Bull Courtney, Byrne Ryan M, Fisher Natalie C, Corry Shania M, Amirkhah Raheleh, Edwards Jessica, Hillson Lily V S, Lawler Mark, Ryan Aideen E, Lamrock Felicity, Dunne Philip D, Malla Sudhir B
The Patrick G Johnston Centre for Cancer Research, Queen's University Belfast, Belfast, UK.
School of Cancer Sciences, University of Glasgow, Glasgow, UK.
Sci Rep. 2024 Dec 4;14(1):30202. doi: 10.1038/s41598-024-80534-8.
Gene set enrichment analysis (GSEA) tools can identify biological insights within gene expression-based studies. Although their statistical performance has been compared, the downstream biological implications that arise when choosing between the range of pairwise or single sample forms of GSEA methods remain understudied. We compare the statistical and biological results obtained from various pre-ranking methods/options for pairwise GSEA, followed by a stand-alone comparison of GSEA, single sample GSEA (ssGSEA) and gene set variation analysis (GSVA). Pairwise GSEA and fGSEA provide similar results when deployed using a range of gene pre-ranking methods. However, pairwise GSEA can overgeneralise biological enrichment, as when the most statistically significant signatures were assessed using single sample approaches, there was a complete absence of biological distinction between these groups. To avoid these issues, we developed a new dualGSEA tool, which provides users with multiple statistics and visuals to aid interpretation of results. This new tool removes the possibility of users inadvertently interpreting statistical findings as equating to biological distinction between samples within groups-of-interest. dualGSEA provides a more robust basis for discovery research, one which allows user to compare both statistical significance alongside biological distinctions in their data.

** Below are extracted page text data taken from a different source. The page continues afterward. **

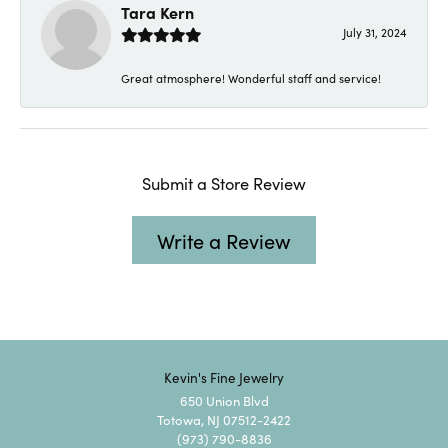
Tara Kern
July 31, 2024
Great atmosphere! Wonderful staff and service!
Submit a Store Review
Write a Review
Kevin's Fine Jewelry
650 Union Blvd
Totowa, NJ 07512-2422
(973) 790-8836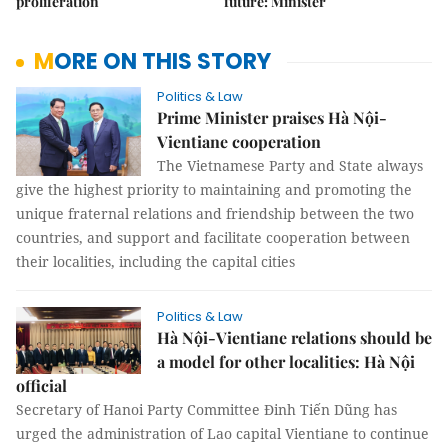
proliferation
future: Minister
MORE ON THIS STORY
Politics & Law
Prime Minister praises Hà Nội-
Vientiane cooperation
The Vietnamese Party and State always
give the highest priority to maintaining and promoting the
unique fraternal relations and friendship between the two
countries, and support and facilitate cooperation between
their localities, including the capital cities
Politics & Law
Hà Nội-Vientiane relations should be
a model for other localities: Hà Nội
official
Secretary of Hanoi Party Committee Đinh Tiến Dũng has
urged the administration of Lao capital Vientiane to continue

基因集富集分析(GSEA)工具能够在基于基因表达的研究中识别生物学见解。尽管已对其统计性能进行了比较,但在GSEA方法的成对或单样本形式范围内进行选择时所产生的下游生物学影响仍未得到充分研究。我们比较了从成对GSEA的各种预排序方法/选项中获得的统计和生物学结果,随后对GSEA、单样本GSEA(ssGSEA)和基因集变异分析(GSVA)进行了单独比较。当成对GSEA使用一系列基因预排序方法进行部署时,成对GSEA和fGSEA提供了相似的结果。然而,成对GSEA可能会过度概括生物学富集情况,因为当使用单样本方法评估最具统计学意义的特征时,这些组之间完全没有生物学差异。为避免这些问题,我们开发了一种新的dualGSEA工具,它为用户提供多种统计信息和可视化手段,以帮助解释结果。这个新工具消除了用户无意中将统计结果解释为等同于感兴趣组内样本之间生物学差异的可能性。dualGSEA为发现性研究提供了一个更可靠的基础,它允许用户在数据中同时比较统计显著性和生物学差异。